→ Exercise objective:
Only a number is wanted here. Tally the lines of the data that contain "message".
= Beginning of Section =
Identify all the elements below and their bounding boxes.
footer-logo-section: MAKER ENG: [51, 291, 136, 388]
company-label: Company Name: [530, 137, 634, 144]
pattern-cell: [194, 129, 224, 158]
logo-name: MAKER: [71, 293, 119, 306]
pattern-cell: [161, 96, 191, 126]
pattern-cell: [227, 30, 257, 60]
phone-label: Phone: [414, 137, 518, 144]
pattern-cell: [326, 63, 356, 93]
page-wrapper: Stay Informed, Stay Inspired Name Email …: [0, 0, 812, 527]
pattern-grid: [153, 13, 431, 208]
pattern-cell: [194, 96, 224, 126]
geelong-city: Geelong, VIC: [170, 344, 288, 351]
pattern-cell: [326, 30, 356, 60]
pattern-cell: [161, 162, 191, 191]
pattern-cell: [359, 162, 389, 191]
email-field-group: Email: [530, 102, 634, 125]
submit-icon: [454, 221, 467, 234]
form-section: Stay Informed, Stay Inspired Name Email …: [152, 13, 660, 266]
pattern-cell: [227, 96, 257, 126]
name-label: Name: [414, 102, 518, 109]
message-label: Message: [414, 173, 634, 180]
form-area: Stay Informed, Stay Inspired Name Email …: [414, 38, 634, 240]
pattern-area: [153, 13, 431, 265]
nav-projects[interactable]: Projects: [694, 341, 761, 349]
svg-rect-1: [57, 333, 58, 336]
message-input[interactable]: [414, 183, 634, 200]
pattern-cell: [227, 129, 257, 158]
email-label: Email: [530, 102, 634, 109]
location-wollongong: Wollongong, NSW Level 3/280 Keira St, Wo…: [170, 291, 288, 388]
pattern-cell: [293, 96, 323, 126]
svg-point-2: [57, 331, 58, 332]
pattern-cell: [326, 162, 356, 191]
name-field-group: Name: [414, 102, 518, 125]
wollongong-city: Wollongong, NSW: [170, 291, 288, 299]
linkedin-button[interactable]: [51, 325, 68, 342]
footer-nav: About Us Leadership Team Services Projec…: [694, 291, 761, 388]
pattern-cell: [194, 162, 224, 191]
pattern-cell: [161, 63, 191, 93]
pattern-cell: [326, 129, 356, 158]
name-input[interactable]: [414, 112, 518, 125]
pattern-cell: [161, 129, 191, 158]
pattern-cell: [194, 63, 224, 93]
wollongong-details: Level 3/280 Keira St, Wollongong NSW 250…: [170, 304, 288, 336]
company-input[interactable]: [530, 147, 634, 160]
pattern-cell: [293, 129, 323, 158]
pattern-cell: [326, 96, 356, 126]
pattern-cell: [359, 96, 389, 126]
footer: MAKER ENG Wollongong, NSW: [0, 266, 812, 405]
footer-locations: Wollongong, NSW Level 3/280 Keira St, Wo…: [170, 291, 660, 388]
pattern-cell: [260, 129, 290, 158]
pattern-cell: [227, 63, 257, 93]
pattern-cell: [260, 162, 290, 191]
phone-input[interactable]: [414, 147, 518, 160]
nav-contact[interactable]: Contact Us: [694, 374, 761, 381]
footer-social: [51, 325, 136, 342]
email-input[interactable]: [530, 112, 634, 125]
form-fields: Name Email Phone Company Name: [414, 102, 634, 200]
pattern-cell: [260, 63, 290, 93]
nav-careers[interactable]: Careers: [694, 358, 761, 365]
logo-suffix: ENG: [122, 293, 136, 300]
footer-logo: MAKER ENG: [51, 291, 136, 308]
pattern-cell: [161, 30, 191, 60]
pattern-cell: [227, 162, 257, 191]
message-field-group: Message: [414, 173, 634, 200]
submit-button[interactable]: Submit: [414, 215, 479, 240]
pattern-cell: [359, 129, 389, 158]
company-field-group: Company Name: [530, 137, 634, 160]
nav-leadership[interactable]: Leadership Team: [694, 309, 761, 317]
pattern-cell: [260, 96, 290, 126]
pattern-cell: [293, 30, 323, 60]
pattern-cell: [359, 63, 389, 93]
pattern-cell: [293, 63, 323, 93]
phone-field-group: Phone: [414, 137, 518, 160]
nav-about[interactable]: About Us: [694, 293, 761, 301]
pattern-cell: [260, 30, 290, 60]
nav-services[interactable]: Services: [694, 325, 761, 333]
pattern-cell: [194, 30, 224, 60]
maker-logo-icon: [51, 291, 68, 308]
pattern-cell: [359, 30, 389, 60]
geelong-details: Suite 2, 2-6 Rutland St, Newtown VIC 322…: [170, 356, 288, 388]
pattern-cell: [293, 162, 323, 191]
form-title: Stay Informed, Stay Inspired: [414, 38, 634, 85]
= End of Section =
→ Task solution:
3